*** Opening of Dataset content ***

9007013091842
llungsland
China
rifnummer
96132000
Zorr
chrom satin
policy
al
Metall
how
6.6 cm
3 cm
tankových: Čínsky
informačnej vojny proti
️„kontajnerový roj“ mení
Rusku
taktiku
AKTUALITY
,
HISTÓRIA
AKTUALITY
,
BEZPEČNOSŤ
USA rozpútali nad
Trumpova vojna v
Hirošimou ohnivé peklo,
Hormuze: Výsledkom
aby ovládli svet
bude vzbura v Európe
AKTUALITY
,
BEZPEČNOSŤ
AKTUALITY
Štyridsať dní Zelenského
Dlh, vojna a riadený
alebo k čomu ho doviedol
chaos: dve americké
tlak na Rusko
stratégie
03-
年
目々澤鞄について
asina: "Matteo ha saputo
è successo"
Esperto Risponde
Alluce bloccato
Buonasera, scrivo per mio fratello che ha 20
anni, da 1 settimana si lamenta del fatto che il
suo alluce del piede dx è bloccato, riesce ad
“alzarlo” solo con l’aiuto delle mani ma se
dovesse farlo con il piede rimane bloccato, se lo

*** Close of Dataset content ***
*** Opening of Dataset content ***

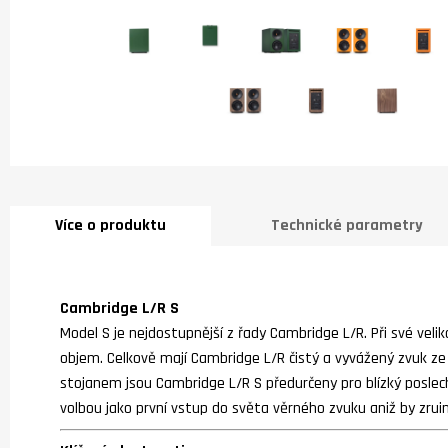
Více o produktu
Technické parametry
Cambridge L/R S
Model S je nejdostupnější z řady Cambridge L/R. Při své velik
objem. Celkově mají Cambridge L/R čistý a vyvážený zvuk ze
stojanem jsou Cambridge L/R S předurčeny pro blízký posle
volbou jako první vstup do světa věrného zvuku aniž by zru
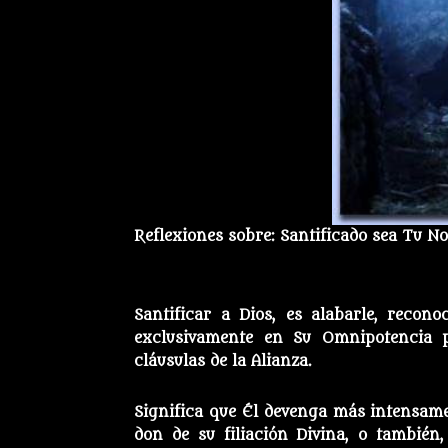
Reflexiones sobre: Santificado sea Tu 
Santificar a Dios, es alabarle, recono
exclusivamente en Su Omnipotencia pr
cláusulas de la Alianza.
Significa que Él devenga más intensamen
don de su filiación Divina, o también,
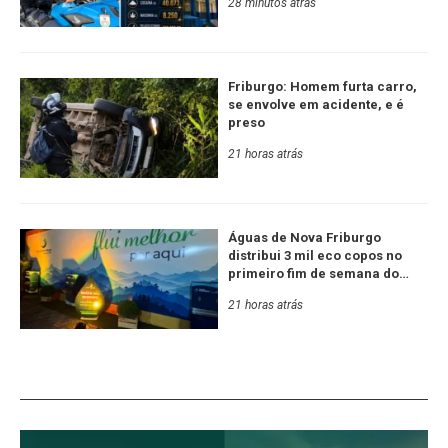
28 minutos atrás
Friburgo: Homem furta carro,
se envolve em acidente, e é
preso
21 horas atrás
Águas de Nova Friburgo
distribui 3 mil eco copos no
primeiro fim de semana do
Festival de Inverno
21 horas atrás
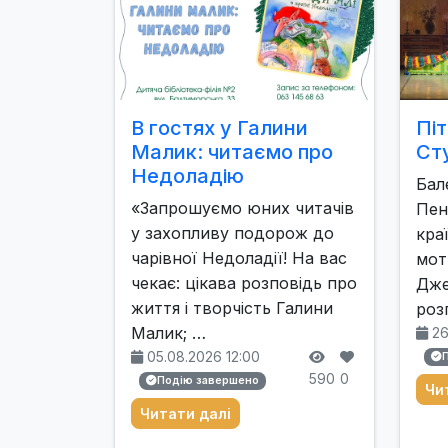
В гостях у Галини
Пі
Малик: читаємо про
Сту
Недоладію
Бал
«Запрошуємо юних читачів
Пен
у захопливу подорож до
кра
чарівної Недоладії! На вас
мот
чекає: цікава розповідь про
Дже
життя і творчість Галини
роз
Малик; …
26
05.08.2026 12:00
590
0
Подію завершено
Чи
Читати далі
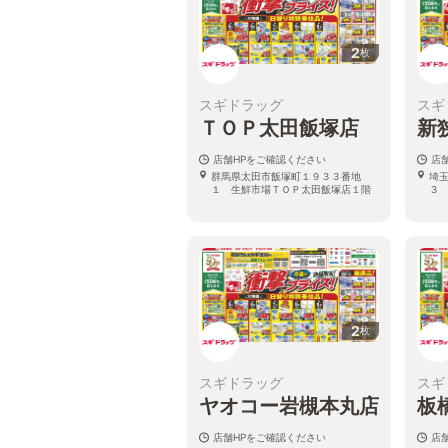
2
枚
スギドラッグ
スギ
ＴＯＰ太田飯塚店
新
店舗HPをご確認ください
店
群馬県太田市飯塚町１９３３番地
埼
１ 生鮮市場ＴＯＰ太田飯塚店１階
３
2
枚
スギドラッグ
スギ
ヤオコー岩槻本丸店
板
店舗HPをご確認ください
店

*** Close of Dataset content ***
*** Opening of Dataset content ***

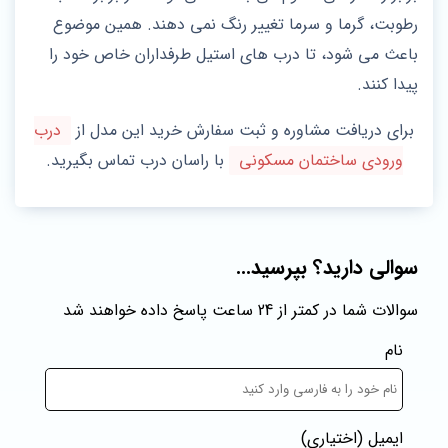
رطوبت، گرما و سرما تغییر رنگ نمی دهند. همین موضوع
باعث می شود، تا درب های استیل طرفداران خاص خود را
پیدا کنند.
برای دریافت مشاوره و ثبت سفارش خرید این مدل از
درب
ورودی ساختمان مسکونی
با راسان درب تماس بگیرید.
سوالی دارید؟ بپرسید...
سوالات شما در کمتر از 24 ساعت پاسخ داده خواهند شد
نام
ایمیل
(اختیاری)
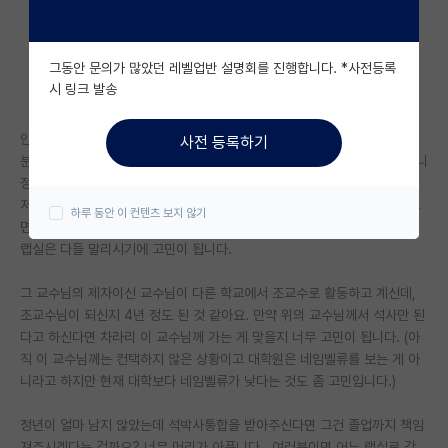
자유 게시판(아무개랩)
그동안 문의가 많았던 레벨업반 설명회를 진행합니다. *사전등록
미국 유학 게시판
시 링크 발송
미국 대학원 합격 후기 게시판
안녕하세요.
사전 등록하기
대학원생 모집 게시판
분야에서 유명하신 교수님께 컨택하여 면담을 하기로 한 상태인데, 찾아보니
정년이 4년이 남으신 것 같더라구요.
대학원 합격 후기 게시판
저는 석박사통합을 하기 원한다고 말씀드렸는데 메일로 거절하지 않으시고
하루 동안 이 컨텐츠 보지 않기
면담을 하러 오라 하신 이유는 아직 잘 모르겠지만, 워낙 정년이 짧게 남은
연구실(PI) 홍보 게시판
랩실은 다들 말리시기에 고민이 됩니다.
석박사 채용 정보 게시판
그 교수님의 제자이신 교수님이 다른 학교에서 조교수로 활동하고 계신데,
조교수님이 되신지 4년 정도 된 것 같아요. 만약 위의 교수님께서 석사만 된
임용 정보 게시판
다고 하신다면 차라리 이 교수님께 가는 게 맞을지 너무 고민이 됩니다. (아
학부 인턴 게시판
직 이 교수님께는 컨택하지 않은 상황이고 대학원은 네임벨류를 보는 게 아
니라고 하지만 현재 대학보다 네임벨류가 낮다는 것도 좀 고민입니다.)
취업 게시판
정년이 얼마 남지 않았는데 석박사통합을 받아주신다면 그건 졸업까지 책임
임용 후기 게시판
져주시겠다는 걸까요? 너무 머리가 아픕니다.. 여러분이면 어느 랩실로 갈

*** Close of Dataset content ***

Task to complete: Reproduce exactly the lines of the records above from the one with "tlak na Rusko" to the one with "dovesse farlo con", both included, and leave out everything else.

Response:
tlak na Rusko
stratégie
03-
年
目々澤鞄について
asina: "Matteo ha saputo
è successo"
Esperto Risponde
Alluce bloccato
Buonasera, scrivo per mio fratello che ha 20
anni, da 1 settimana si lamenta del fatto che il
suo alluce del piede dx è bloccato, riesce ad
“alzarlo” solo con l’aiuto delle mani ma se
dovesse farlo con il piede rimane bloccato, se lo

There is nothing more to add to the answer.